Kenya’s National Treasury has published the proposed framework under draft Virtual Asset Service Provider (VASP) regulations, which are open for public consultation until April 10. If adopted, they would require crypto firms to comply with detailed advertising rules and pay fees linked to trading and token issuance.

The draft rules signal Kenya’s approach to regulating how crypto businesses promote their services and how the public engages with their advertising. Advertising, a critical channel through which tech startups attract users, would be tightly controlled through approvals, content standards, and penalties. 

The National Treasury is also proposing fees on transactions and token offerings. Virtual asset companies would not only need permission to promote their services, but would also pay each time users trade or invest. Together, these measures would increase compliance requirements and operating costs for crypto businesses in the country.

Under the proposed rules, no person or company would be allowed to advertise virtual asset services or promote token offerings “in or from Kenya,”—referring to businesses that derive economic benefit or income from the country—unless they comply with the regulations. The definition of advertising is broad and includes websites, social media posts, email campaigns, outdoor and online messaging, seminars, and recorded presentations shared online.

Token issuers would need approval before launching any promotional campaign. They must first receive a “no objection” notice from the regulator and may only advertise within the approved time frame. Campaigns that run outside that window could attract fines up to KES 3 million ($23,000).

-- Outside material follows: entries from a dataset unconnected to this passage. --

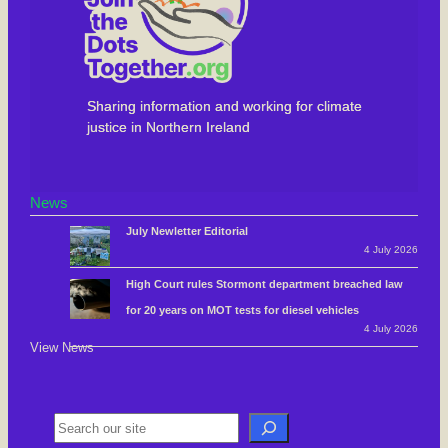
Sharing information and working for climate
justice in Northern Ireland
News
July Newletter Editorial
4 July 2026
High Court rules Stormont department breached law
for 20 years on MOT tests for diesel vehicles
4 July 2026
View News
S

All advertisements must meet strict content standards. They are required to be fair, clear, and written in plain language. Companies must clearly disclose fees and withdrawal conditions, and present risks alongside potential returns. Risk warnings cannot be buried in fine print, pushed to the margins, or hidden behind links and long scrolling pages.

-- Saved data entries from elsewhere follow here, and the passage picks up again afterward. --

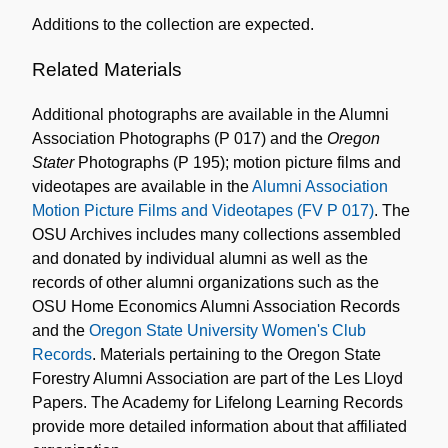
Additions to the collection are expected.
Related Materials
Additional photographs are available in the Alumni
Association Photographs (P 017) and the
Oregon
Stater
Photographs (P 195); motion picture films and
videotapes are available in the
Alumni Association
Motion Picture Films and Videotapes (FV P 017)
. The
OSU Archives includes many collections assembled
and donated by individual alumni as well as the
records of other alumni organizations such as the
OSU Home Economics Alumni Association Records
and the
Oregon State University Women's Club
Records
. Materials pertaining to the Oregon State
Forestry Alumni Association are part of the Les Lloyd
Papers. The Academy for Lifelong Learning Records
provide more detailed information about that affiliated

Violations of core advertising rules could lead to fines of up to KES 3 million ($23,000) or one year in prison, or both. Misleading promotions, including those conducted by influencers or third-party marketers, could attract fines of up to KES 3 million ($23,000), a two-year jail term, or both.

The rules would place most digital marketing activity in Kenya’s virtual asset industry under regulatory review. Ghana has also taken a similar approach. In February, the Bank of Ghana (BoG) asked virtual asset operators, including those in its sandbox, to “refrain from mass marketing and public promotional campaigns,” signalling a regional shift toward tighter control of retail-facing crypto activity.

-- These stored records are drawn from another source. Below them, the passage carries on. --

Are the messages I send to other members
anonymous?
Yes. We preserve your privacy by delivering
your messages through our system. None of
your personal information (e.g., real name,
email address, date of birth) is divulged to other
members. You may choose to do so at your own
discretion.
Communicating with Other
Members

Alongside the advertising limits, Kenya is also introducing new fees on crypto activity.

Crypto exchanges and token issuance platforms will pay a 0.05% fee on every transaction, charged to each counterparty (both the demand and supply sides). Token offerings would incur a 0.5% approval fee on the amount raised, while stablecoin issuers would pay a flat KES 200,000 ($1,500) approval fee. Virtual asset startups would also face licencing costs and annual renewals tied to turnover.

These charges come on top of the commercial “take rate,” the small percentage virtual asset businesses keep from each trade as revenue, further squeezing overall margins. For example, if a virtual asset exchange charges a 1% fee on a trade, the draft rules mean that a slice of that transaction value would also be paid to regulators, so the platform keeps a smaller share of the fee as income. This could squeeze profit margins or push firms to pass more of their costs on to users.

The draft regulations are still under consultation, but they already signal tighter control over crypto advertising and, by extension, user acquisition. Every transaction is taxed, raising compliance costs for operators while generating revenue for the government.